Work instructions: The output should contain the listing word for word and no pictures.

The input:
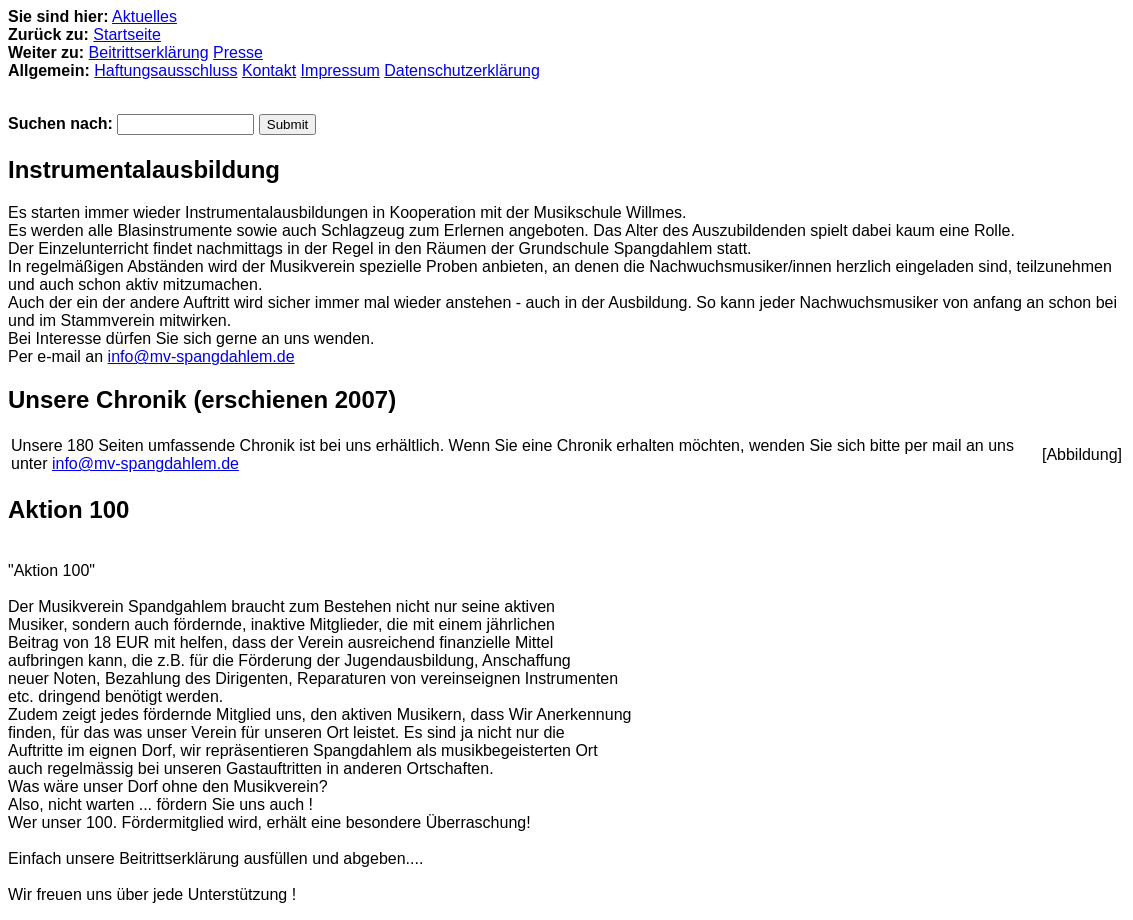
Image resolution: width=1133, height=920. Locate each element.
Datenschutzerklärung (462, 70)
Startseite (127, 34)
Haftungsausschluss (165, 70)
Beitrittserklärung (149, 52)
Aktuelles (144, 16)
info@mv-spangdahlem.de (201, 356)
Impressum (340, 70)
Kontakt (269, 70)
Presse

Answer section:
Image resolution: width=1133, height=920. Locate each element.
Datenschutzerklärung (462, 70)
Startseite (127, 34)
Haftungsausschluss (165, 70)
Beitrittserklärung (149, 52)
Aktuelles (144, 16)
info@mv-spangdahlem.de (201, 356)
Impressum (340, 70)
Kontakt (269, 70)
Presse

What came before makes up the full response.